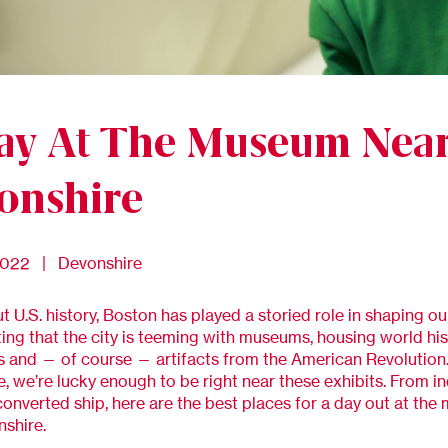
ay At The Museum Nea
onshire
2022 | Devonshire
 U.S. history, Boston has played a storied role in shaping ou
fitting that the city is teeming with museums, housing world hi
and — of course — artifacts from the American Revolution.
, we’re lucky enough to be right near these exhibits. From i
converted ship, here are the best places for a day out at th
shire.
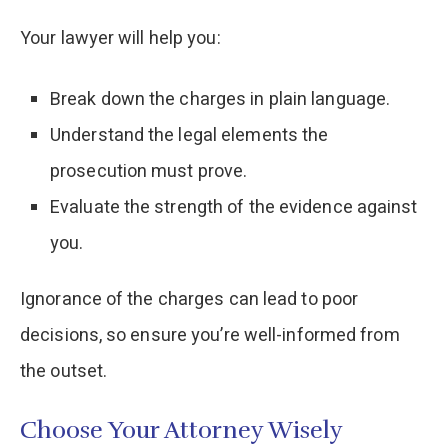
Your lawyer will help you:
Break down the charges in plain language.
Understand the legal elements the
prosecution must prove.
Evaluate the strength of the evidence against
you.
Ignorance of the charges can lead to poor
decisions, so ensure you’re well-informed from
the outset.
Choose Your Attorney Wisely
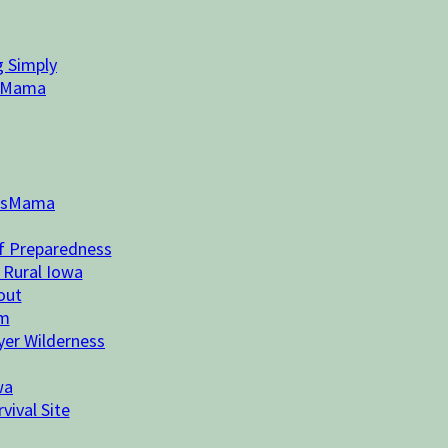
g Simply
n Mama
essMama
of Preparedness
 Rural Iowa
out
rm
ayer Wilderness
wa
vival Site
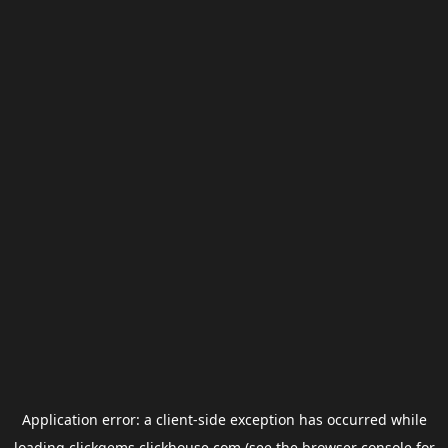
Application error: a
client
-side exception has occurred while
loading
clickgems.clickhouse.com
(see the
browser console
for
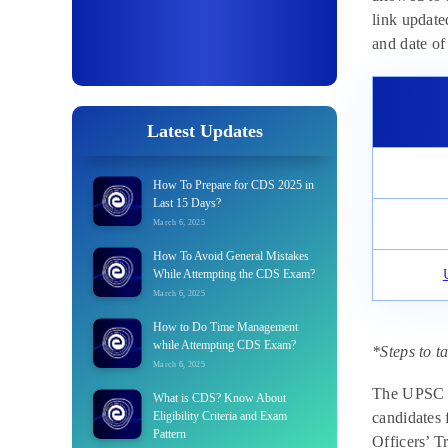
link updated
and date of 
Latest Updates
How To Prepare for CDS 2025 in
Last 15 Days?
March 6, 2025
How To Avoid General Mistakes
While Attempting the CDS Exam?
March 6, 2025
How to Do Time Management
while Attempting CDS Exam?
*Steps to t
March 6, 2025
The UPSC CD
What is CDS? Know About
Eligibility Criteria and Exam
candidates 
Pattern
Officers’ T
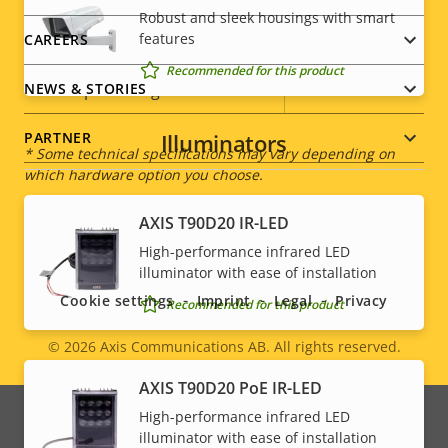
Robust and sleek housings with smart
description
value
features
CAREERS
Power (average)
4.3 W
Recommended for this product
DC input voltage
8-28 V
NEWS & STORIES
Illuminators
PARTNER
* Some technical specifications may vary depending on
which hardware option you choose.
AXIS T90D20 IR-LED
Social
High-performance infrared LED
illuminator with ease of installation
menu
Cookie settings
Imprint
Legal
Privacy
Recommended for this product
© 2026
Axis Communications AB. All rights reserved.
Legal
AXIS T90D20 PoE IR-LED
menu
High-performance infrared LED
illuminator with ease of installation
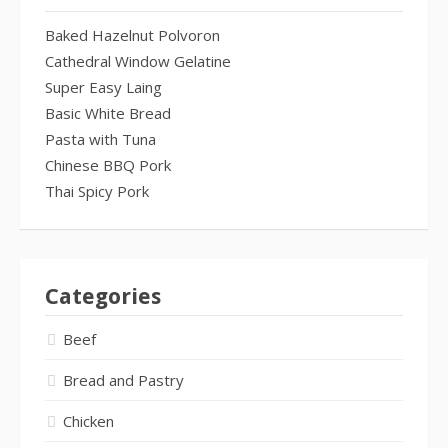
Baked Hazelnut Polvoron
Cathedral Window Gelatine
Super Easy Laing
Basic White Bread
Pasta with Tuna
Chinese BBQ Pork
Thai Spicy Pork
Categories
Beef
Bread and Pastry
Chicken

Exercise goal.
Please give back the material above exactly as written, pictures omitted.

Expected answer.
ay At The Museum Nea
onshire
2022 | Devonshire
 U.S. history, Boston has played a storied role in shaping ou
fitting that the city is teeming with museums, housing world hi
and — of course — artifacts from the American Revolution.
, we’re lucky enough to be right near these exhibits. From i
converted ship, here are the best places for a day out at th
shire.
Your lawyer will help you:
Break down the charges in plain language.
Understand the legal elements the
prosecution must prove.
Evaluate the strength of the evidence against
you.
Ignorance of the charges can lead to poor
decisions, so ensure you’re well-informed from
the outset.
Choose Your Attorney Wisely
g Simply
n Mama
essMama
of Preparedness
 Rural Iowa
out
rm
ayer Wilderness
wa
vival Site
Application error: a
client
-side exception has occurred while
loading
clickgems.clickhouse.com
(see the
browser console
for
link updated
and date of 
Latest Updates
How To Prepare for CDS 2025 in
Last 15 Days?
March 6, 2025
How To Avoid General Mistakes
While Attempting the CDS Exam?
March 6, 2025
How to Do Time Management
while Attempting CDS Exam?
*Steps to t
March 6, 2025
The UPSC CD
What is CDS? Know About
Eligibility Criteria and Exam
candidates 
Pattern
Officers’ T
Robust and sleek housings with smart
description
value
features
CAREERS
Power (average)
4.3 W
Recommended for this product
DC input voltage
8-28 V
NEWS & STORIES
Illuminators
PARTNER
* Some technical specifications may vary depending on
which hardware option you choose.
AXIS T90D20 IR-LED
Social
High-performance infrared LED
illuminator with ease of installation
menu
Cookie settings
Imprint
Legal
Privacy
Recommended for this product
© 2026
Axis Communications AB. All rights reserved.
Legal
AXIS T90D20 PoE IR-LED
menu
High-performance infrared LED
illuminator with ease of installation
Baked Hazelnut Polvoron
Cathedral Window Gelatine
Super Easy Laing
Basic White Bread
Pasta with Tuna
Chinese BBQ Pork
Thai Spicy Pork
Categories
Beef
Bread and Pastry
Chicken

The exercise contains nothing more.